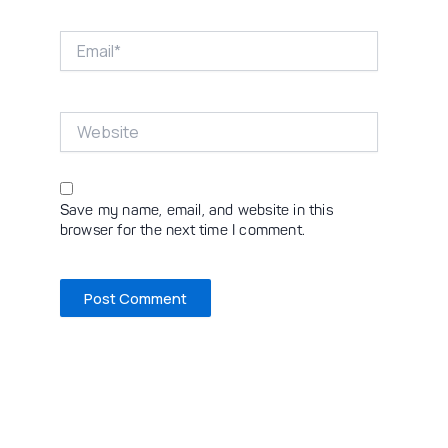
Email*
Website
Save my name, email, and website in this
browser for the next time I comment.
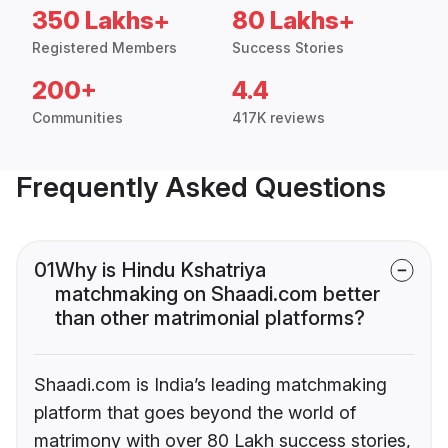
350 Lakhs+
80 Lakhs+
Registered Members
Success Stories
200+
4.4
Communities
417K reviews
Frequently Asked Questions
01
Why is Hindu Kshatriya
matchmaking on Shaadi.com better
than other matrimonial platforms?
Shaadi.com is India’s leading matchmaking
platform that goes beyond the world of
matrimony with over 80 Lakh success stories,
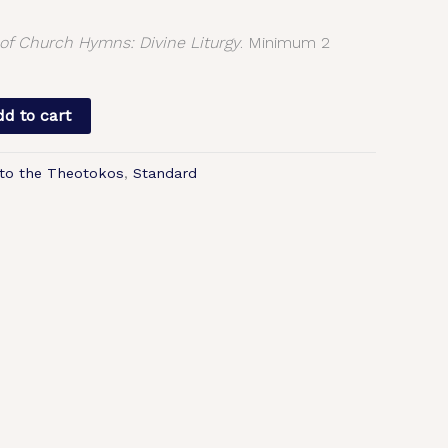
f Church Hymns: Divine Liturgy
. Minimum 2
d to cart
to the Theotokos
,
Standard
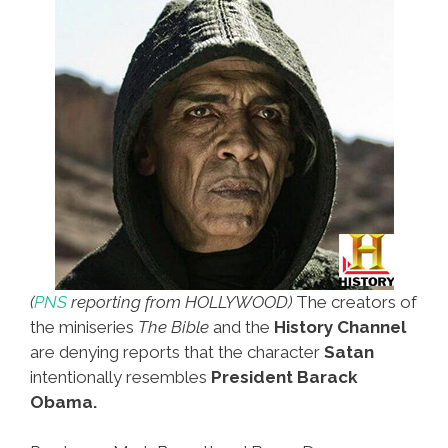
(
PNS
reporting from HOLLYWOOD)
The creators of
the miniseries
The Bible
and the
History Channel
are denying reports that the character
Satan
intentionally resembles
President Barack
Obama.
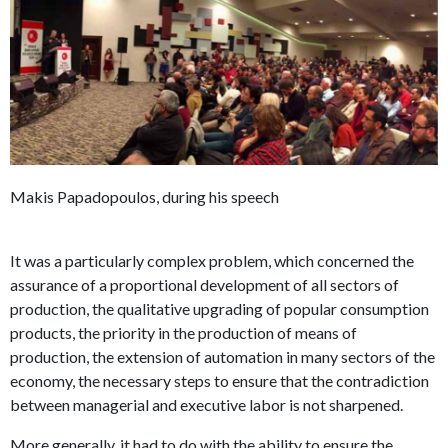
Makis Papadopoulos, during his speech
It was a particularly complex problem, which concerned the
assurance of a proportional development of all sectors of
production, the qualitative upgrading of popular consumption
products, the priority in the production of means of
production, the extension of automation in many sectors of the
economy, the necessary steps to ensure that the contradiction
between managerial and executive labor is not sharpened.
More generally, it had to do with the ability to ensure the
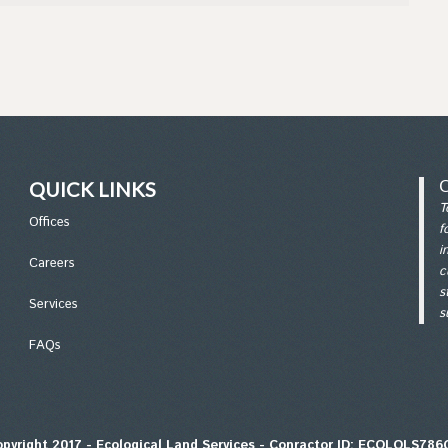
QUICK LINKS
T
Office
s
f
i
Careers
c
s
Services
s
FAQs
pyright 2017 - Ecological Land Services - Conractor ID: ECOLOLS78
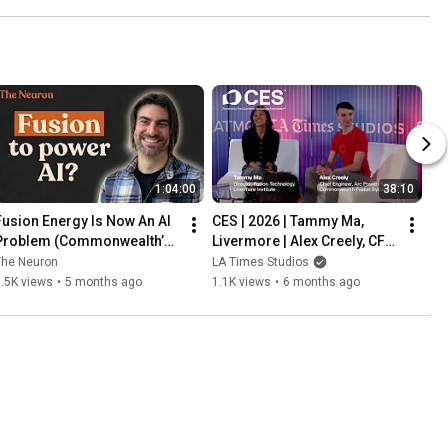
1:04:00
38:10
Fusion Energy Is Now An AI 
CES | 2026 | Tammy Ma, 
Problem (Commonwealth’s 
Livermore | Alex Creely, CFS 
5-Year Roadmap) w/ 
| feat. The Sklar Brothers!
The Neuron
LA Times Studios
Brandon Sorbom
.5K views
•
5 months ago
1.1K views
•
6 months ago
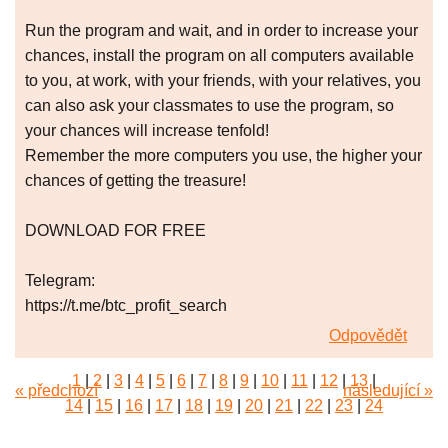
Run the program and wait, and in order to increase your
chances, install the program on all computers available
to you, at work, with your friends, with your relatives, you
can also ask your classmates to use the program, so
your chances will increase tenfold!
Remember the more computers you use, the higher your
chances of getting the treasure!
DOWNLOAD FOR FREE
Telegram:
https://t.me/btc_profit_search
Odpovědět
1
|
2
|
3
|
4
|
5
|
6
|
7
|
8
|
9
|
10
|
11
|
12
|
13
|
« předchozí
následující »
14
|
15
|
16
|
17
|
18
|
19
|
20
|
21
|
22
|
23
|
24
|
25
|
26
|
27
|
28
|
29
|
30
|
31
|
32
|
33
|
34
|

+ + + +

### TASK:
Report how many lines of the entries above contain "matchmaking", and give no other output.

### EXERCISE ANSWER:
2